Explore the Potential with AI-Driven Innovation
This extensive focused library is tailor-made using the latest virtual screening and parameter assessment technology, operated by the Receptor.AI drug discovery platform. This technique is more effective than traditional methods, offering compounds with improved activity, selectivity, and safety.
From a virtual chemical space containing more than 60 billion molecules, we precisely choose certain compounds. Our collaborator, Reaxense, aids in their synthesis and provision.
In the library, a selection of top modulators is provided, each marked with 38 ADME-Tox and 32 parameters related to physicochemical properties and drug-likeness. Also, every compound comes with its best docking poses, affinity scores, and activity scores, providing a comprehensive overview.
We employ our advanced, specialised process to create targeted libraries.
Fig. 1. The sreening workflow of Receptor.AI
Our methodology employs molecular simulations to explore a wide array of proteins, capturing their dynamic states both individually and within complexes. Through ensemble virtual screening, we address conformational mobility, uncovering binding sites within functional regions and remote allosteric locations. This thorough exploration ensures no potential mechanism of action is overlooked, aiming to discover novel therapeutic targets and lead compounds across an extensive spectrum of biological functions.

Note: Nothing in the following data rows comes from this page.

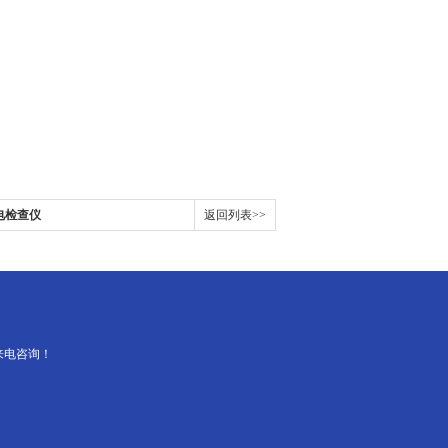
询
用电检查仪
返回列表>>
来电咨询！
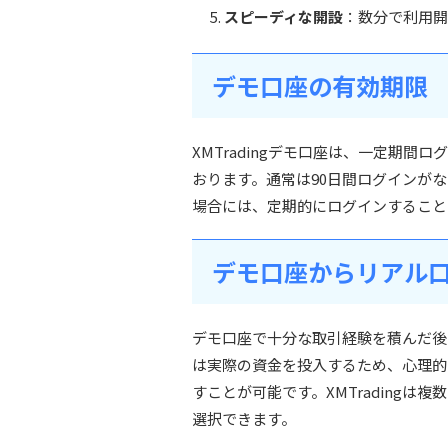
スピーディな開設
：数分で利用開
デモ口座の有効期限
XMTradingデモ口座は、一定期
おります。通常は90日間ログインが
場合には、定期的にログインすること
デモ口座からリアル
デモ口座で十分な取引経験を積んだ後
は実際の資金を投入するため、心理的
すことが可能です。XMTrading
選択できます。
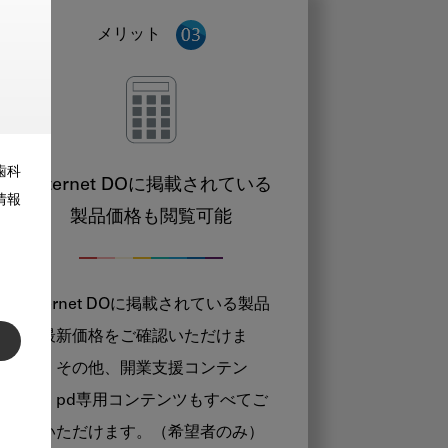
メリット
歯科
Internet DOに掲載されている
情報
製品価格も閲覧可能
Internet DOに掲載されている製品
の最新価格をご確認いただけま
す。その他、開業支援コンテン
ツ、pd専用コンテンツもすべてご
覧いただけます。（希望者のみ）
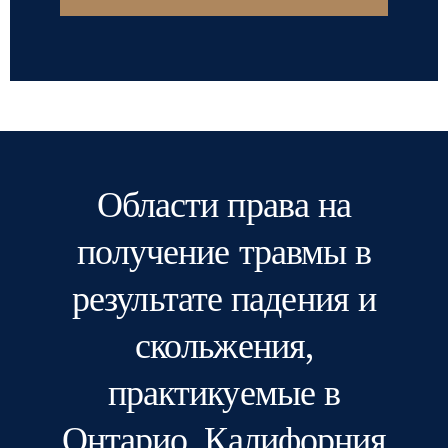
Области права на
получение травмы в
результате падения и
скольжения,
практикуемые в
Онтарио, Калифорния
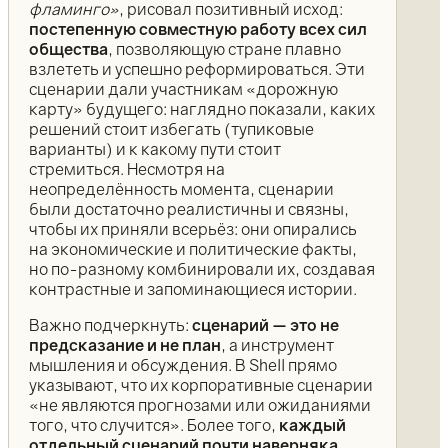
фламинго»
, рисовал позитивный исход:
постепенную совместную работу всех сил
общества
, позволяющую стране плавно
взлететь и успешно реформироваться. Эти
сценарии дали участникам «дорожную
карту» будущего: наглядно показали, каких
решений стоит избегать (тупиковые
варианты) и к какому пути стоит
стремиться. Несмотря на
неопределённость момента, сценарии
были достаточно реалистичны и связны,
чтобы их приняли всерьёз: они опирались
на экономические и политические факты,
но по-разному комбинировали их, создавая
контрастные и запоминающиеся истории.
Важно подчеркнуть:
сценарий — это не
предсказание и не план
, а инструмент
мышления и обсуждения. В Shell прямо
указывают, что их корпоративные сценарии
«не являются прогнозами или ожиданиями
того, что случится». Более того,
каждый
отдельный сценарий почти наверняка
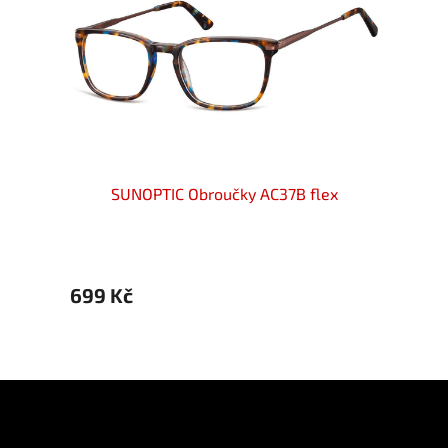
ex
SUNOPTIC Obroučky AC37B flex
S
699 Kč
699 
Z
á
p
Informace pro vás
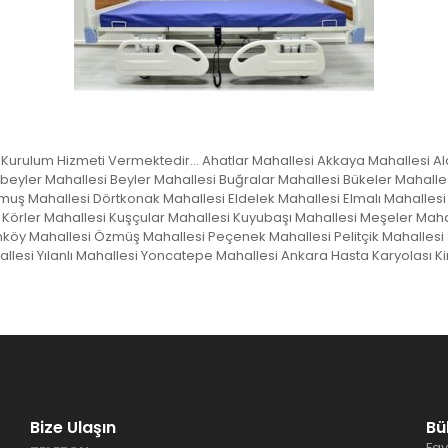
z Kurulum Hizmeti Vermektedir… Ahatlar Mahallesi Akkaya Mahallesi A
eşbeyler Mahallesi Beyler Mahallesi Buğralar Mahallesi Bükeler Maha
uş Mahallesi Dörtkonak Mahallesi Eldelek Mahallesi Elmalı Mahallesi 
Körler Mahallesi Kuşçular Mahallesi Kuyubaşı Mahallesi Meşeler Mah
y Mahallesi Özmüş Mahallesi Peçenek Mahallesi Pelitçik Mahallesi S
allesi Yılanlı Mahallesi Yoncatepe Mahallesi Ankara Hasta Karyolası 
Bize Ulaşın
Bü
Fav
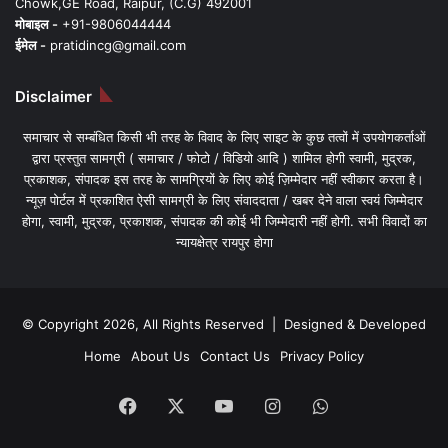
Chowk,GE Road, Raipur, (C.G) 492001
मोबाइल -
+91-9806044444
ईमेल -
pratidincg@gmail.com
Disclaimer
समाचार से सम्बंधित किसी भी तरह के विवाद के लिए साइट के कुछ तत्वों में उपयोगकर्ताओं
द्वारा प्रस्तुत सामग्री ( समाचार / फोटो / विडियो आदि ) शामिल होगी स्वामी, मुद्रक,
प्रकाशक, संपादक इस तरह के सामग्रियों के लिए कोई ज़िम्मेदार नहीं स्वीकार करता है।
न्यूज़ पोर्टल में प्रकाशित ऐसी सामग्री के लिए संवाददाता / खबर देने वाला स्वयं जिम्मेदार
होगा, स्वामी, मुद्रक, प्रकाशक, संपादक की कोई भी जिम्मेदारी नहीं होगी. सभी विवादों का
न्यायक्षेत्र रायपुर होगा
© Copyright 2026, All Rights Reserved | Designed & Developed
Home
About Us
Contact Us
Privacy Policy
Facebook
X
YouTube
Instagram
WhatsApp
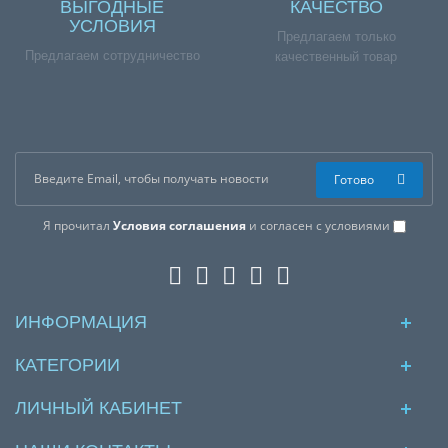
ВЫГОДНЫЕ
КАЧЕСТВО
УСЛОВИЯ
Предлагаем только
Предлагаем сотрудничество
качественный товар
Готово
Я прочитал
Условия соглашения
и согласен с условиями
ИНФОРМАЦИЯ
КАТЕГОРИИ
ЛИЧНЫЙ КАБИНЕТ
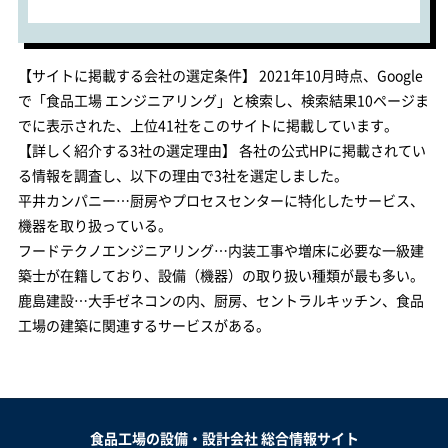
【サイトに掲載する会社の選定条件】 2021年10月時点、Google
で「食品工場 エンジニアリング」と検索し、検索結果10ページま
でに表示された、上位41社をこのサイトに掲載しています。
【詳しく紹介する3社の選定理由】 各社の公式HPに掲載されてい
る情報を調査し、以下の理由で3社を選定しました。
平井カンパニー…厨房やプロセスセンターに特化したサービス、
機器を取り扱っている。
フードテクノエンジニアリング…内装工事や増床に必要な一級建
築士が在籍しており、設備（機器）の取り扱い種類が最も多い。
鹿島建設…大手ゼネコンの内、厨房、セントラルキッチン、食品
工場の建築に関連するサービスがある。
食品工場の設備・設計会社 総合情報サイト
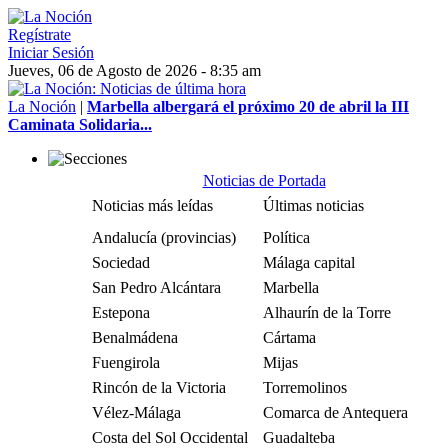
Regístrate
Iniciar Sesión
Jueves, 06 de Agosto de 2026 - 8:35 am
La Noción
|
Marbella albergará el próximo 20 de abril la III
Caminata Solidaria...
Noticias de Portada
Noticias más leídas
Últimas noticias
Andalucía (provincias)
Política
Sociedad
Málaga capital
San Pedro Alcántara
Marbella
Estepona
Alhaurín de la Torre
Benalmádena
Cártama
Fuengirola
Mijas
Rincón de la Victoria
Torremolinos
Vélez-Málaga
Comarca de Antequera
Costa del Sol Occidental
Guadalteba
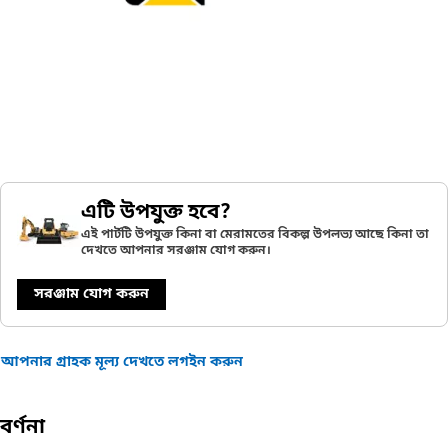
এটি উপযুক্ত হবে?
এই পার্টটি উপযুক্ত কিনা বা মেরামতের বিকল্প উপলভ্য আছে কিনা তা
দেখতে আপনার সরঞ্জাম যোগ করুন।
সরঞ্জাম যোগ করুন
আপনার গ্রাহক মূল্য দেখতে লগইন করুন
বর্ণনা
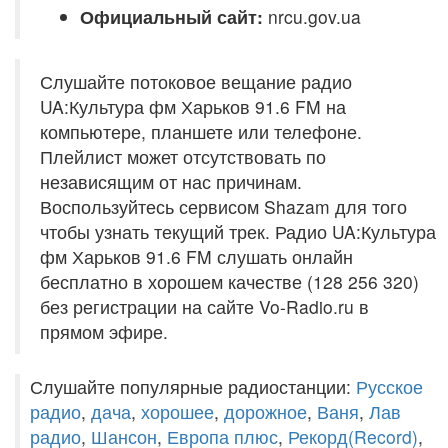
Официальный сайт:
nrcu.gov.ua
Слушайте потоковое вещание радио
UA:Культура фм Харьков 91.6 FM на
компьютере, планшете или телефоне.
Плейлист может отсутствовать по
независящим от нас причинам.
Воспользуйтесь сервисом Shazam для того
чтобы узнать текущий трек. Радио UA:Культура
фм Харьков 91.6 FM слушать онлайн
бесплатно в хорошем качестве (128 256 320)
без регистрации на сайте Vo-Radio.ru в
прямом эфире.
Слушайте популярные радиостанции:
Русское
радио
,
дача
,
хорошее
,
дорожное
,
Ваня
,
Лав
радио
,
Шансон
,
Европа плюс
,
Рекорд(Record)
,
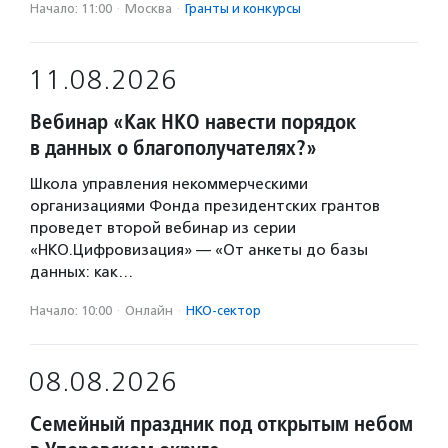
Начало: 11:00
·
Москва
·
Гранты и конкурсы
11.08.2026
Вебинар «Как НКО навести порядок
в данных о благополучателях?»
Школа управления некоммерческими
организациями Фонда президентских грантов
проведет второй вебинар из серии
«НКО.Цифровизация» — «От анкеты до базы
данных: как…
Начало: 10:00
·
Онлайн
·
НКО-сектор
08.08.2026
Семейный праздник под открытым небом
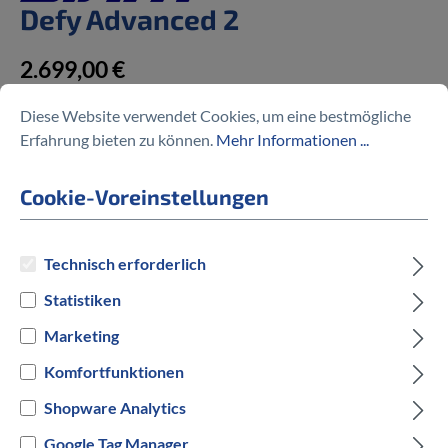
Defy Advanced 2
2.699,00 €
Diese Website verwendet Cookies, um eine bestmögliche
Erfahrung bieten zu können.
Mehr Informationen ...
Cookie-Voreinstellungen
Preise inkl. MwSt. zzgl. Versandkosten
auswählen
Rahmengröße
Technisch erforderlich
Statistiken
M
L
XL
Marketing
auswählen
Hersteller Farbe
Komfortfunktionen
Shopware Analytics
Spruce
Google Tag Manager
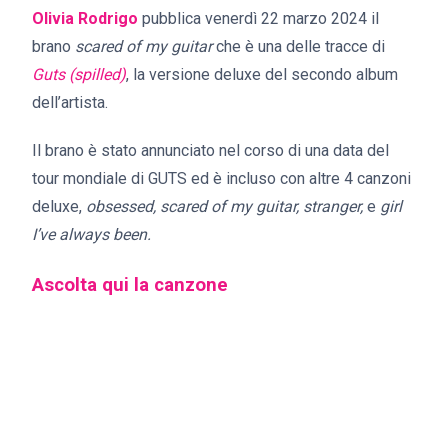
Olivia Rodrigo
pubblica venerdì 22 marzo 2024 il
brano
​scared of my guitar
che è una delle tracce di
Guts (spilled)
, la versione deluxe del secondo album
dell’artista.
Il brano è stato annunciato nel corso di una data del
tour mondiale di GUTS ed è incluso con altre 4 canzoni
deluxe,
obsessed, scared of my guitar, stranger,
e
girl
I’ve always been.
Ascolta qui la canzone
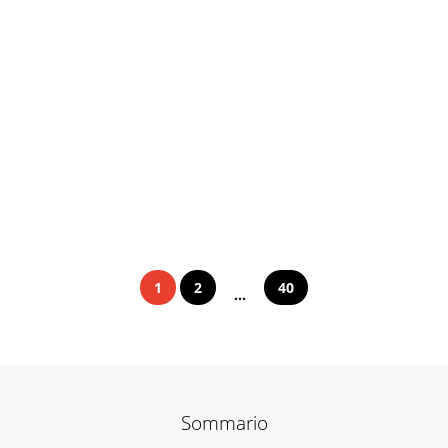
1
2
40
...
Sommario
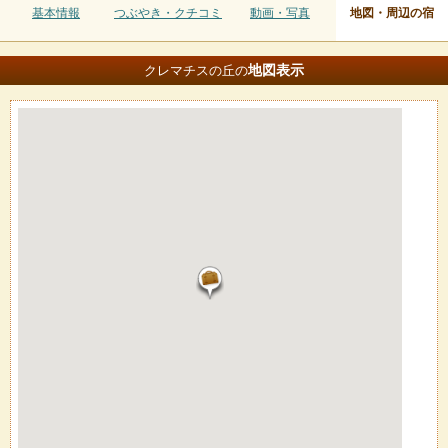
基本情報
つぶやき・クチコミ
動画・写真
地図・周辺の宿
地図
表示
クレマチスの丘の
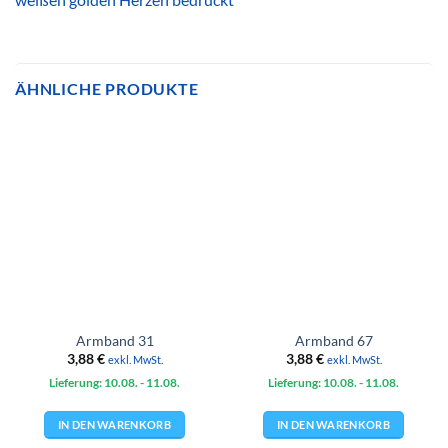
ÄHNLICHE PRODUKTE
Armband 31
Armband 67
3,88
€
3,88
€
exkl. MwSt.
exkl. MwSt.
Lieferung: 10.08.
- 11.08.
Lieferung: 10.08.
- 11.08.
IN DEN WARENKORB
IN DEN WARENKORB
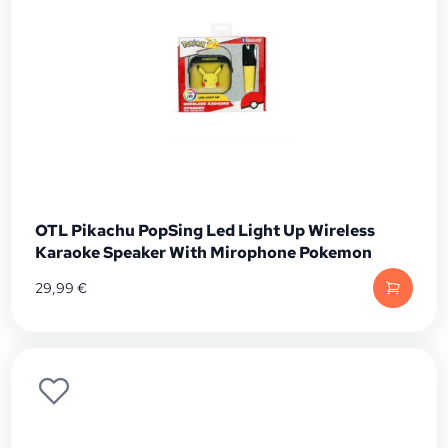
OTL Pikachu PopSing Led Light Up Wireless
Karaoke Speaker With Mirophone Pokemon
29,99
€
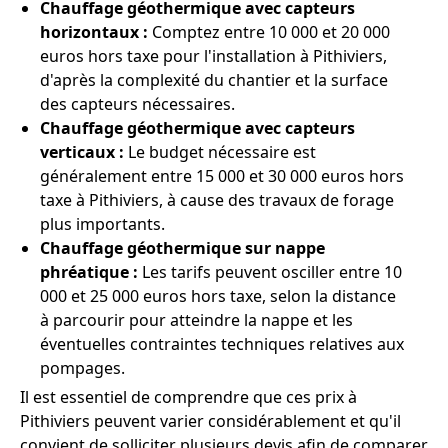
Chauffage géothermique avec capteurs
horizontaux :
Comptez entre 10 000 et 20 000
euros hors taxe pour l'installation à Pithiviers,
d'après la complexité du chantier et la surface
des capteurs nécessaires.
Chauffage géothermique avec capteurs
verticaux :
Le budget nécessaire est
généralement entre 15 000 et 30 000 euros hors
taxe à Pithiviers, à cause des travaux de forage
plus importants.
Chauffage géothermique sur nappe
phréatique :
Les tarifs peuvent osciller entre 10
000 et 25 000 euros hors taxe, selon la distance
à parcourir pour atteindre la nappe et les
éventuelles contraintes techniques relatives aux
pompages.
Il est essentiel de comprendre que ces prix à
Pithiviers peuvent varier considérablement et qu'il
convient de solliciter plusieurs devis afin de comparer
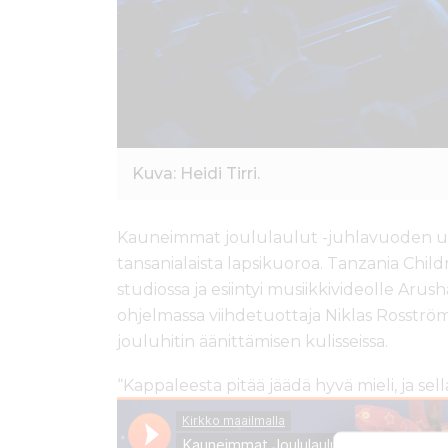
Kuva: Heidi Tirri.
Kauneimmat joululaulut -juhlavuoden 
tansanialaista lapsikuoroa. Tanzania Child
studiossa ja esiintyi musiikkivideolle Arus
ohjelmassa viihdetuottaja Niklas Rosströ
jouluhitin äänittämisen kulisseissa.
“Kappaleesta pitää jäädä hyvä mieli, ja sell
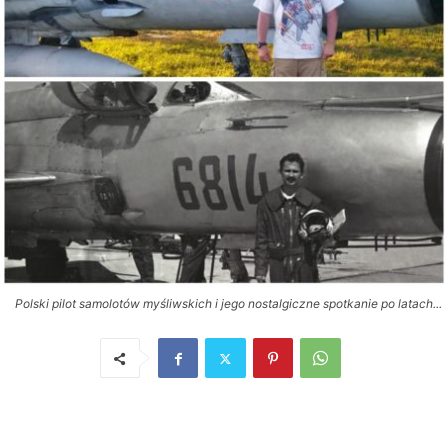
Polski pilot samolotów myśliwskich i jego nostalgiczne spotkanie po latach...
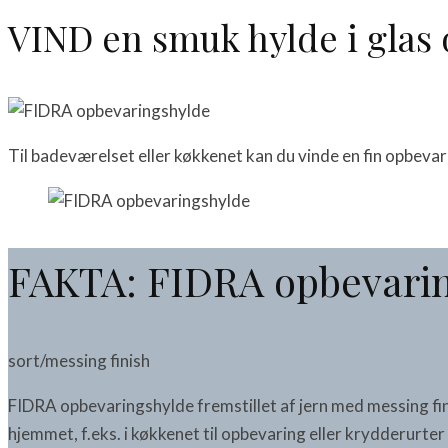
VIND en smuk hylde i glas 
Til badeværelset eller køkkenet kan du vinde en fin opbevari
FAKTA: FIDRA opbevari
sort/messing finish
FIDRA opbevaringshylde fremstillet af jern med messing fin
hjemmet, f.eks. i køkkenet til opbevaring eller krydderurt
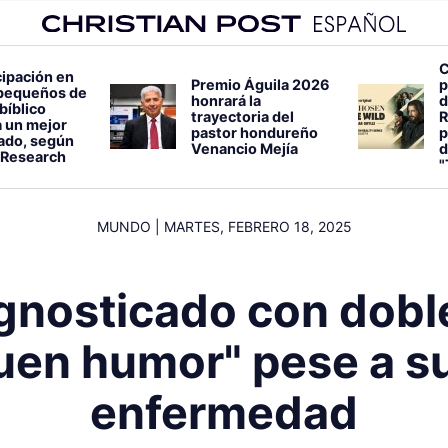
C
cipación en
Premio Águila 2026
p
pequeños de
honrará la
d
bíblico
trayectoria del
R
 un mejor
pastor hondureño
p
lado, según
Venancio Mejía
d
 Research
"
MUNDO
|
MARTES, FEBRERO 18, 2025
agnosticado con dob
uen humor" pese a s
enfermedad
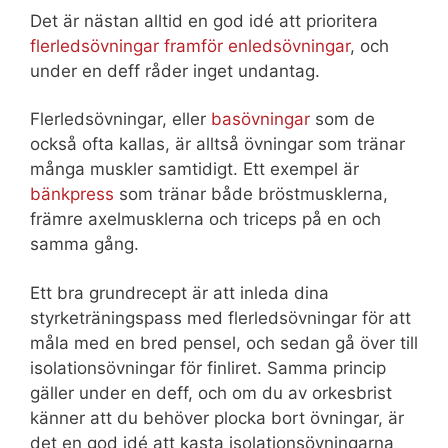
Det är nästan alltid en god idé att prioritera
flerledsövningar framför enledsövningar
, och
under en deff råder inget undantag.
Flerledsövningar, eller
basövningar
som de
också ofta kallas, är alltså övningar som tränar
många muskler samtidigt. Ett exempel är
bänkpress
som tränar både bröstmusklerna,
främre axelmusklerna och triceps på en och
samma gång.
Ett bra grundrecept är att inleda dina
styrketräningspass med flerledsövningar för att
måla med en bred pensel, och sedan gå över till
isolationsövningar för finliret. Samma princip
gäller under en deff, och om du av orkesbrist
känner att du behöver plocka bort övningar, är
det en god idé att kasta isolationsövningarna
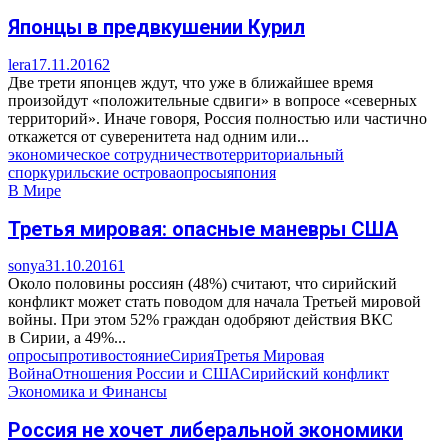
Японцы в предвкушении Курил
lera
17.11.2016
2
Две трети японцев ждут, что уже в ближайшее время
произойдут «положительные сдвиги» в вопросе «северных
территорий». Иначе говоря, Россия полностью или частично
откажется от суверенитета над одним или...
экономическое сотрудничество
территориальный
спор
курильские острова
опросы
япония
В Мире
Третья мировая: опасные маневры США
sonya
31.10.2016
1
Около половины россиян (48%) считают, что сирийский
конфликт может стать поводом для начала Третьей мировой
войны. При этом 52% граждан одобряют действия ВКС
в Сирии, а 49%...
опросы
противостояние
Сирия
Третья Мировая
Война
Отношения России и США
Сирийский конфликт
Экономика и Финансы
Россия не хочет либеральной экономики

Key features that set our library apart include:
partner
Reaxense
upacc
Q9UJY1
UPID:
HSPB8_HUMAN
Alternative names:
Alpha-crystallin C chain; E2-induced gene 1 protein; Protein kinase H11; Small stress protein-like protein HSP22
Alternative UPACC:
Q9UJY1; B2R6A6; Q6FIH3; Q9UKS3
Background:
Heat shock protein beta-8, also known as Alpha-crystallin C chain, E2-induced gene 1 protein, Protein kinase H11, and Small stress protein-like protein HSP22, is encoded by the gene with the accession number Q9UJY1. It is characterized by its temperature-dependent chaperone activity, playing a crucial role in the cellular response to stress by preventing the aggregation of misfolded proteins.
Therapeutic significance:
The protein is implicated in two significant neuromuscular disorders: Neuronopathy, distal hereditary motor, 2A, and Charcot-Marie-Tooth disease, axonal, 2L. Both conditions are linked to the degeneration of motor neurons, leading to muscle weakness and atrophy. Understanding the role of Heat shock protein beta-8 in these diseases could open doors to potential therapeutic strategies, offering hope for targeted treatments.